Provided records below:

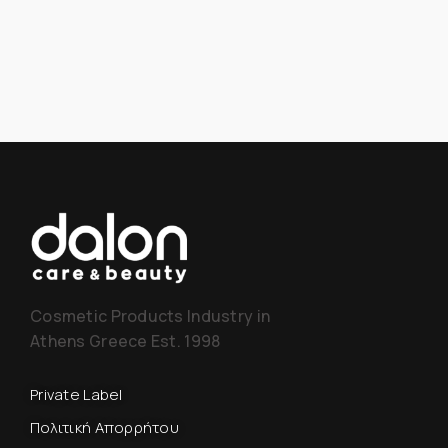
Cosmetic Products Industry in
Athens Greece Est. 1998
Private Label
Πολιτική Απορρήτου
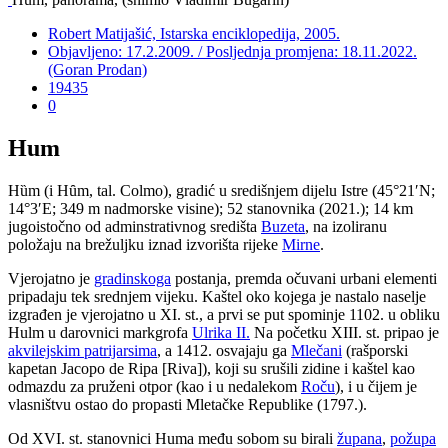
Robert Matijašić, Istarska enciklopedija, 2005.
Objavljeno: 17.2.2009. / Posljednja promjena: 18.11.2022.
(Goran Prodan)
19435
0
Hum
H
ȕ
m (i H
ȗ
m, tal. Colmo), gradić u središnjem dijelu Istre (45°21′N;
14°3′E; 349 m nadmorske visine); 52 stanovnika (2021.); 14 km
jugoistočno od adminstrativnog središta
Buzeta
, na izoliranu
položaju na brežuljku iznad izvorišta rijeke
Mirne
.
Vjerojatno je
gradinskoga
postanja, premda očuvani urbani elementi
pripadaju tek srednjem vijeku. Kaštel oko kojega je nastalo naselje
izgrađen je vjerojatno u XI. st., a prvi se put spominje 1102. u obliku
Hulm u darovnici markgrofa
Ulrika II.
Na početku XIII. st. pripao je
akvilejskim patrijarsima
, a 1412. osvajaju ga
Mlečani
(rašporski
kapetan Jacopo de Ripa [Riva]), koji su srušili zidine i kaštel kao
odmazdu za pruženi otpor (kao i u nedalekom
Roču
), i u čijem je
vlasništvu ostao do propasti Mletačke Republike (1797.).
Od XVI. st. stanovnici Huma među sobom su birali
župana
,
požupa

End of Provided records.

#### What is expected
Copy out exactly, with no pictures, the lines of the data from the first one through the line bearing "kapetan Jacopo de".

#### Result below
Cosmetic Products Industry in
Athens Greece Est. 1998
Private Label
Πολιτική Απορρήτου
Robert Matijašić, Istarska enciklopedija, 2005.
Objavljeno: 17.2.2009. / Posljednja promjena: 18.11.2022.
(Goran Prodan)
19435
0
Hum
H
ȕ
m (i H
ȗ
m, tal. Colmo), gradić u središnjem dijelu Istre (45°21′N;
14°3′E; 349 m nadmorske visine); 52 stanovnika (2021.); 14 km
jugoistočno od adminstrativnog središta
Buzeta
, na izoliranu
položaju na brežuljku iznad izvorišta rijeke
Mirne
.
Vjerojatno je
gradinskoga
postanja, premda očuvani urbani elementi
pripadaju tek srednjem vijeku. Kaštel oko kojega je nastalo naselje
izgrađen je vjerojatno u XI. st., a prvi se put spominje 1102. u obliku
Hulm u darovnici markgrofa
Ulrika II.
Na početku XIII. st. pripao je
akvilejskim patrijarsima
, a 1412. osvajaju ga
Mlečani
(rašporski
kapetan Jacopo de Ripa [Riva]), koji su srušili zidine i kaštel kao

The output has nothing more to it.